We can also conclude that the potential energy in our system as the distance between the repelling magnets get infinitely further away is 0.

Using a free body diagram, we found that at equilibrium, the force of the magnet is equal to the x component of gravitational force.

$\Sum F_{x} = F_{magnet} - mgsin\theta = 0 \Rightarrow F_{magnet} = mgsin\theta$

$\Sum F_{y} = N - mgcos\theta = 0 \Rightarrow N = mgcos\theta$

Once we have our equation for Magnetic Potential Energy, we can verify and test the conservation of energy within our system. We placed our glider on the opposite end of the magnetic and provided an initial velocity, which also gives Kinetic Energy. At a certain distance, the Kinetic Energy is all transferred to Magnetic Potential Energy. As the magnets repel and move the glider backwards, the energy is transferred back into Kinetic Energy.

Procedure

We started the procedure by leveling the track. Then we increased the angle and tilt of the track by adding a book on the opposite side of the magnets. For each increment, we gathered the different angles and the separation distance between the two magnets. After seven increments, we plotted Force vs. distance and applied a power fit to derive an equation F(r). As mentioned in the Theory/Introduction, we could integrate the F(r) to find U(r).

$U(r) =-\int_{\infty }^{r}F(r)dr$

After deriving our U(r) function, we can verify the conservation of energy within our system. We first placed our glider closer to the fixed magnet when the air is turned off. To find the separation between the two magnets, we recorded the distance between the motion sensor and the glider.

$separation = position \: reading - (position \: reading - separation_{initial})$

Once we have our separation value, we place the glider on the opposite end of the track. With the air turned on, we gently push the glider and use our motion sensor to measure the distance and velocity. Through LoggerPro, we create a column for Kinetic Energy, Magnetic Potential Energy, and Total Energy of the system. We use a single graph to display each column, which allows for us to verify the conservation of energy within our system.

Data:

Angle (degree)	separation (m)
2.5	0.0239
3.8	0.0232
5.1	0.0212
6.4	0.0199
7.9	0.0183
9.1	0.0176
10.5	0.0163

A phone application was used to measure the angle of tilt of the air track.

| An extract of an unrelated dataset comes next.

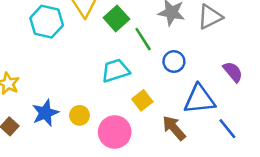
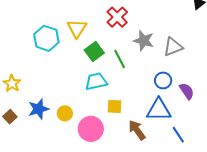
green square: (116, 18) -> (94, 52), moved
blue circle: (174, 62) -> (163, 80), moved
yellow square: (142, 100) -> (114, 106), turned 35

We used both the long and short side of the phone to measure the angle, and took the average of both.

Uncertainty of angle measurement: +/-.01

Mass of glider: 0.3471 kg

Initial Separation was 0.017 m

As mentioned in the Theory/Introduction, we used our data to plot a graph of Force vs separation (r). We could then apply a power fit and derive a function F(r).

For function F(r) came out to be:

$F(r) = 1.491 * 10^{-5} r^{-2.741}$

Our uncertainty for A was 7.149e-6 (also equals 47.9%)

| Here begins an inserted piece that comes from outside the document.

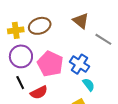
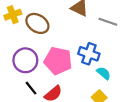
brown ellipse: (40, 26) -> (37, 23), turned 65
yellow cross: (16, 30) -> (13, 15), moved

Integrating our function gave us

$U(r) = -\int_{\infty }^{r}F(r) = -\int_{\infty }^{r}1.491 * 10^{-5} * r^{-2.741} = 8.56 * 10^{-6}r^{-1.741}$

Making a calculated column for Kinetic Energy, Magnetic Potential Energy, and Total Energy and putting them in one graph gave us:

We see that the total energy within the system is not necessarily constant.

Conclusion
Although our results had a large uncertainty, we were able to utilize our apparatus and data to show that energy is conserved within our system. In the graph above, we notice that the total energy of the system before and after the magnets repel each other is in the form of Kinetic Energy. Some sources of error that caused a large uncertainty were the placement of the magnets. For our apparatus, the magnet had to be adjusted and could have been aligned incorrectly. Throughout our lab, we could see the magnets slightly shift.

For the second portion of the lab, the separation value we used could have greatly affected the outcome of our graph. Even a minute change in the separation value would cause a large uncertainty with our Magnetic Potential Energy.

April 10, 2017 Lab 11: Work-Kinetic Energy Theorem Activity

Lab 11: Work-Kinetic Energy Theorem Activity

Chris Ceron

Goal of Lab

Prove the work-kinetic energy theorem by comparing the calculated value of $\triangle$ KE and comaparing it to force times distance

Theory/Introduction

We define work to be a force multiplied by a distance:

$Work = F * \triangle x$

The work-kinetic energy theorem states:

$Work = \triangle KE = KE_{final} - KE_{initial}$

In this lab, we tested different experiments to compare the calculated value of work and comparing it to the value returned through LoggerPro.

Experimental Procedure

Experiment 1: Work Done by a Constant Force

For experiment one, we used a level track for a frictionless cart that was attached to a hanging mass. The hanging mass also went through a frictionless pulley system.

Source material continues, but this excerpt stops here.